MIPI update to spec boosts speed, flexibility
MIPI I3C Basic simplifies development of designs for broad array of products
The MIPI Allicance, an international organization that develops interface specifications for mobile and mobile-influenced industries, today announced the first update to its publicly available, royalty-free, MIPI I3C Basic specification. Version 1.1.1 dramatically enhances the speed and flexibility of I3C Basic, simplifying development of innovative designs for products such as smartphones, wearables, and systems in automobiles and server environments.
As the successor to the legacy I2C interface, MIPI I3C/I3C Basic provides a scalable, medium-speed, utility and control bus interface for connecting peripherals to application processors, streamlining integration and improving cost efficiencies.
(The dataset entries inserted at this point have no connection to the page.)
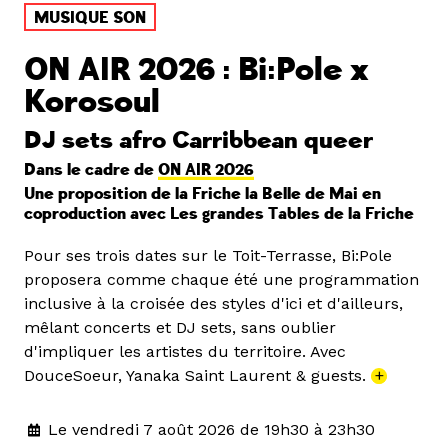
MUSIQUE SON
ON AIR 2026 : Bi:Pole x
Korosoul
DJ sets afro Carribbean queer
Dans le cadre de
ON AIR 2026
Une proposition de la Friche la Belle de Mai en
coproduction avec Les grandes Tables de la Friche
Pour ses trois dates sur le Toit-Terrasse, Bi:Pole
proposera comme chaque été une programmation
inclusive à la croisée des styles d'ici et d'ailleurs,
mêlant concerts et DJ sets, sans oublier
d'impliquer les artistes du territoire. Avec
DouceSoeur, Yanaka Saint Laurent & guests.
+
Le vendredi 7 août 2026 de 19h30 à 23h30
The specification uses a two-wire interface and supports in-band interrupts, resulting in a smaller printed circuit board (PCB) footprint compared with other control bus solutions. I3C can be used to integrate a vast array of peripheral devices and sensors to application processors.
Bundles features most commonly needed
Available for implementation without MIPI Alliance membership, I3C Basic is a subset of the full MIPI I3C specification that bundles the features most commonly needed by developers and other standards organizations.
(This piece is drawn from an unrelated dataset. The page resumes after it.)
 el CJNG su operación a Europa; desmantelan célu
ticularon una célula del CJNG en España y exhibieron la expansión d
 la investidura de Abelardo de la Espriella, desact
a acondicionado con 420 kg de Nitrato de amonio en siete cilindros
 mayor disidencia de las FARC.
The updated version of I3C Basic provides for extensible use of extra bus lanes to increase the interface speed to nearly 100 MHz, future-proofing the interface for rising speed requirements. The new version includes two High Data Rate (HDR) modes — HDR Double Data Rate (HDR-DDR) and HDR Bulk Transport (HDR-BT) — which are designed to transfer more data at the same bus frequency:
- HDR-DDR with support for common command codes (CCCs) and flow controls doubles the raw data rate to 25 Mbps over a single lane compared with I3C Basic’s Single Data Rate (SDR) mode.
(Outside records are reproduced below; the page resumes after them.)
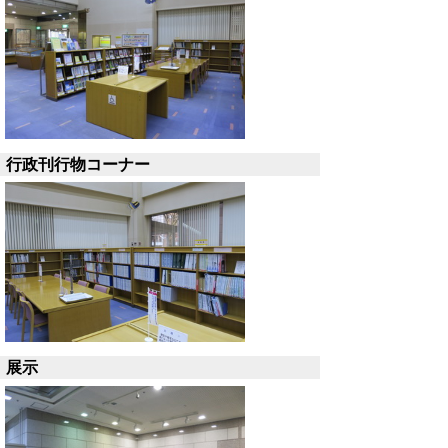
行政刊行物コーナー
展示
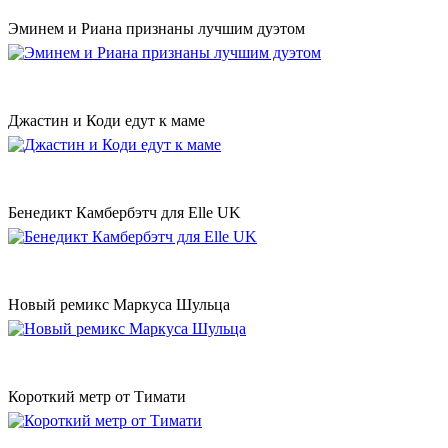
Эминем и Риана признаны лучшим дуэтом
Джастин и Коди едут к маме
Бенедикт Камбербэтч для Elle UK
Новый ремикс Маркуса Шульца
Короткий метр от Тимати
- HDR-BT with CCC support delivers efficient bulk transport of data over up to four lanes. It can enable raw data rates of up to 100 Mbps.
Another feature added to I3C Basic v1.1.1 was standardized target reset, which enhances the specification’s ability to reset a specific peripheral device, enabling better recovery from error conditions. This mechanism allows a controller to reset one or more selected targets and avoid resetting any others; supports different levels of reset, ranging from resetting only an I3C peripheral within a target to resetting the whole target device; and supports I3C’s error-escalation mechanism, including reset of an errant target.
“The new version of I3C Basic is more closely aligned with the core I3C specification so that the mobile ecosystem and broader system-integrator community can more effectively and efficiently implement it within an ever-greater variety of applications,” said Joel Huloux, chairman of MIPI Alliance. “With these updates, we continue to strengthen the upgrade path from I2C and advance I3C as the universal utility and control bus.”